_WORK REQUIRED_. Would you set down the lines running from the one that holds "Wrap output in <instances>...</instances>. Mask" to the final line of the listing, both included, exactly and with no others?
====================
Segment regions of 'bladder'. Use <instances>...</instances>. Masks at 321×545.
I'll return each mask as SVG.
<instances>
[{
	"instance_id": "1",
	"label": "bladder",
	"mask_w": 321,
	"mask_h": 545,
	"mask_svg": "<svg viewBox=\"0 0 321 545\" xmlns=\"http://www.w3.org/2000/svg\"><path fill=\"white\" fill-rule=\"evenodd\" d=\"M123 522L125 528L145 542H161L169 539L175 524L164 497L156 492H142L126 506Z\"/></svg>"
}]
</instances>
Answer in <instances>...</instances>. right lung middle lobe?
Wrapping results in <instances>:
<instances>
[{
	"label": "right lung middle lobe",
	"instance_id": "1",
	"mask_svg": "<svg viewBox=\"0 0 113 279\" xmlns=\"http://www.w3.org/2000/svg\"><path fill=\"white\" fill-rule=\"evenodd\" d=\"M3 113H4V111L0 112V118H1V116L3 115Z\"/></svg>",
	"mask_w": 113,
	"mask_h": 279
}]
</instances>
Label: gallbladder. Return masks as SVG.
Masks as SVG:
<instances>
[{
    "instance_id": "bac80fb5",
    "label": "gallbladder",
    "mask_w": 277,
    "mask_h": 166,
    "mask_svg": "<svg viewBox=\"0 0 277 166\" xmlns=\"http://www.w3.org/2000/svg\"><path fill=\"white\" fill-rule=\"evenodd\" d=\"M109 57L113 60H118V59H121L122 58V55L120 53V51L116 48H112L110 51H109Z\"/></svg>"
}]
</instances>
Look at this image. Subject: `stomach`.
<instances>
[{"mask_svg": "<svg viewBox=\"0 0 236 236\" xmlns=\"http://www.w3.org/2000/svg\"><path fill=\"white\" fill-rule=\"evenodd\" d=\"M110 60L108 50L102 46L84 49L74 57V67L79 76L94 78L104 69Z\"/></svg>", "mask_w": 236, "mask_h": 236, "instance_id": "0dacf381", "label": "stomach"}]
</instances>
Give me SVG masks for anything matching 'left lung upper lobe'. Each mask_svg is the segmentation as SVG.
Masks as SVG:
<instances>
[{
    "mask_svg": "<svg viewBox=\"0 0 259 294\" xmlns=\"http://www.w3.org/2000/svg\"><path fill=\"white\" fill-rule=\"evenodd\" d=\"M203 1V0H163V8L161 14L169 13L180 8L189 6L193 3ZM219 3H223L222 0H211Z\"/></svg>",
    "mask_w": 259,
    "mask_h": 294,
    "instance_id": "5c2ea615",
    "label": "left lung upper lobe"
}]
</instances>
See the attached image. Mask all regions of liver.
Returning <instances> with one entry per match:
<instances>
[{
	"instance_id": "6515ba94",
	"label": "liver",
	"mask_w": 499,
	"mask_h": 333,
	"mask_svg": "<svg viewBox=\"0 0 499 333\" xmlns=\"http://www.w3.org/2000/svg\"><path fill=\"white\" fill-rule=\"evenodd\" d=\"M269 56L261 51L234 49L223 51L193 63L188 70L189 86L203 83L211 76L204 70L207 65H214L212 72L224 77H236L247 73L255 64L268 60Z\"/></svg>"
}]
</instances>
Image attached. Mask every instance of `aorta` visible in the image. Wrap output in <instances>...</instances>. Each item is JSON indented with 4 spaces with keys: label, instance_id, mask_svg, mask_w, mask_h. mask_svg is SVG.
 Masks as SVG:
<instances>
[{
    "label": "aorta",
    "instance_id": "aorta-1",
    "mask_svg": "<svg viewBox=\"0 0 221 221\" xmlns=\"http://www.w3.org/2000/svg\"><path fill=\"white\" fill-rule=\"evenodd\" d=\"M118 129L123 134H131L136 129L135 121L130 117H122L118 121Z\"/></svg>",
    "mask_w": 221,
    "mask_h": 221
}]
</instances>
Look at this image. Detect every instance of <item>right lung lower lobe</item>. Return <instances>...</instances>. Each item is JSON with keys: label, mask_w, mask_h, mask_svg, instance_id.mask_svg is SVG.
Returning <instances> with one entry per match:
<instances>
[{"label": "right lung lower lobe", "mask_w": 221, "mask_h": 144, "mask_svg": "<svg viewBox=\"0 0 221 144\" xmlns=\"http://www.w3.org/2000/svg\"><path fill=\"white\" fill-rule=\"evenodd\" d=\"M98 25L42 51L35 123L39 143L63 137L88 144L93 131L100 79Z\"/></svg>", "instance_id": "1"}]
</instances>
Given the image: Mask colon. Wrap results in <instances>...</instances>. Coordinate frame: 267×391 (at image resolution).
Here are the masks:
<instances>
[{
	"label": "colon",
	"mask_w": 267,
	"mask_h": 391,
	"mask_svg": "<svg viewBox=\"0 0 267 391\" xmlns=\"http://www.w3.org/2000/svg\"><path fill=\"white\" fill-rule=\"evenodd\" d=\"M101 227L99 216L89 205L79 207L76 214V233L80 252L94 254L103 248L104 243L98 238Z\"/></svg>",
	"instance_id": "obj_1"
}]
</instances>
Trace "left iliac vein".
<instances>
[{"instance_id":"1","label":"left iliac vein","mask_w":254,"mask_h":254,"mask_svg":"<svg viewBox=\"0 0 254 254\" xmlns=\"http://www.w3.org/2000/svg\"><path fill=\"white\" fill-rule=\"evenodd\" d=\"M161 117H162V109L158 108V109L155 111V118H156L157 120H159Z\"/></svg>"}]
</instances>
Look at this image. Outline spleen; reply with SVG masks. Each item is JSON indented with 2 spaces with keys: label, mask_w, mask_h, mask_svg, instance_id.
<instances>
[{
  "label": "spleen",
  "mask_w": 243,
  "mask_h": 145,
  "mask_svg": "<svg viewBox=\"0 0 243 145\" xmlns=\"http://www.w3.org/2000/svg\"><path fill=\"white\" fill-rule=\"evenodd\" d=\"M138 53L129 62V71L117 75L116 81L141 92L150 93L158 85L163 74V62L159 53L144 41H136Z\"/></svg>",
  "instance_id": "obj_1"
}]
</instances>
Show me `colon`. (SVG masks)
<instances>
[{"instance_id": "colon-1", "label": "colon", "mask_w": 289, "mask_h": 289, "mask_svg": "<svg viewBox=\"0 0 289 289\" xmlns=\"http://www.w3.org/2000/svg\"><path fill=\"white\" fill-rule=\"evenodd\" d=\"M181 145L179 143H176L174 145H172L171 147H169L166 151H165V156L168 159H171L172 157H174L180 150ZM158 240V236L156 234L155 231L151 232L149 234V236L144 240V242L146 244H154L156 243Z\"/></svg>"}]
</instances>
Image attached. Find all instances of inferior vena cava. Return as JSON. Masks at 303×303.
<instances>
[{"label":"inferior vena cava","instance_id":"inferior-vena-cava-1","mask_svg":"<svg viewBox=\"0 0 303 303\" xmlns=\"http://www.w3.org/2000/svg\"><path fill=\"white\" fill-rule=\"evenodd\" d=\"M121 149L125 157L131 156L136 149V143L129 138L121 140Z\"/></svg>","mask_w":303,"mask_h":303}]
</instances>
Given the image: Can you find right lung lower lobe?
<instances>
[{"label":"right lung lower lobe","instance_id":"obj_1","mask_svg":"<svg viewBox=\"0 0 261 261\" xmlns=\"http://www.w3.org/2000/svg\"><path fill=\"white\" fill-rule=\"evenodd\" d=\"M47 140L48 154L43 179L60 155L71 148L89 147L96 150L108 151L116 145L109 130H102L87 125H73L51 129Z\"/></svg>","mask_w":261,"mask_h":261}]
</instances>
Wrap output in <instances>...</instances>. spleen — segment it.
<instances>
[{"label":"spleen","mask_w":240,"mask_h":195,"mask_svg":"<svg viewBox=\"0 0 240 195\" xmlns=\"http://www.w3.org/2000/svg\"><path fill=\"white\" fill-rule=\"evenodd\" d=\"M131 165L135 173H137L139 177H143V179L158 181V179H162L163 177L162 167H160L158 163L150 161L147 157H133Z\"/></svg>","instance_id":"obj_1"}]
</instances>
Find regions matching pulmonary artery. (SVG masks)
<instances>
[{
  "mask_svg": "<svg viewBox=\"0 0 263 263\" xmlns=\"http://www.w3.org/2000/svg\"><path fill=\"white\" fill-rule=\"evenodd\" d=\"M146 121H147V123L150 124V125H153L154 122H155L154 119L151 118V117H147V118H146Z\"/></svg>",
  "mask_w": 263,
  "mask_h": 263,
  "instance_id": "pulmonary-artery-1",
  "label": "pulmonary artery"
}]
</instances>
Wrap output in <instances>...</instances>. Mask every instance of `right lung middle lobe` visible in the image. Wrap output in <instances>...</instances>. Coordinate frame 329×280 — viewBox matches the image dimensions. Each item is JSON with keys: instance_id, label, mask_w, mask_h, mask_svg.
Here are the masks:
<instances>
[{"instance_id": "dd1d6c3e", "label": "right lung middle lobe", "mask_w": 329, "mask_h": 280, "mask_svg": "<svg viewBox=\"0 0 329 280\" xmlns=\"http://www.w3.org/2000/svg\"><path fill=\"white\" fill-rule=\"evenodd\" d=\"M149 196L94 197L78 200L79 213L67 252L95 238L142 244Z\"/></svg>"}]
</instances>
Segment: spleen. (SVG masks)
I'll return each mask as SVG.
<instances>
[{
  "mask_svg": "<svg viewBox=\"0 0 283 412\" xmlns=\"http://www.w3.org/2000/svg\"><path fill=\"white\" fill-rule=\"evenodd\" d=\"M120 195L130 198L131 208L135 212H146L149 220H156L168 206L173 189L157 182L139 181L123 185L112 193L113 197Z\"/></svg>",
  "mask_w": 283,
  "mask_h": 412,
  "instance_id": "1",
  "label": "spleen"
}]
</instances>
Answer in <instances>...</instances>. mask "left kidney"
====================
_WRITTEN RESPONSE_.
Wrap output in <instances>...</instances>. Mask every instance of `right lung middle lobe` visible in the image. Wrap output in <instances>...</instances>. Coordinate frame 329×280 — viewBox matches the image dimensions. Each item is JSON with keys: instance_id, label, mask_w, mask_h, mask_svg.
Here are the masks:
<instances>
[{"instance_id": "dd1d6c3e", "label": "right lung middle lobe", "mask_w": 329, "mask_h": 280, "mask_svg": "<svg viewBox=\"0 0 329 280\" xmlns=\"http://www.w3.org/2000/svg\"><path fill=\"white\" fill-rule=\"evenodd\" d=\"M149 196L94 197L78 200L79 213L67 252L95 238L142 244Z\"/></svg>"}]
</instances>
Segment: spleen. (SVG masks)
I'll return each mask as SVG.
<instances>
[{
  "mask_svg": "<svg viewBox=\"0 0 283 412\" xmlns=\"http://www.w3.org/2000/svg\"><path fill=\"white\" fill-rule=\"evenodd\" d=\"M120 195L130 198L131 208L135 212H146L149 220H156L168 206L173 189L157 182L139 181L123 185L112 193L113 197Z\"/></svg>",
  "mask_w": 283,
  "mask_h": 412,
  "instance_id": "1",
  "label": "spleen"
}]
</instances>
Answer in <instances>...</instances>. mask "left kidney"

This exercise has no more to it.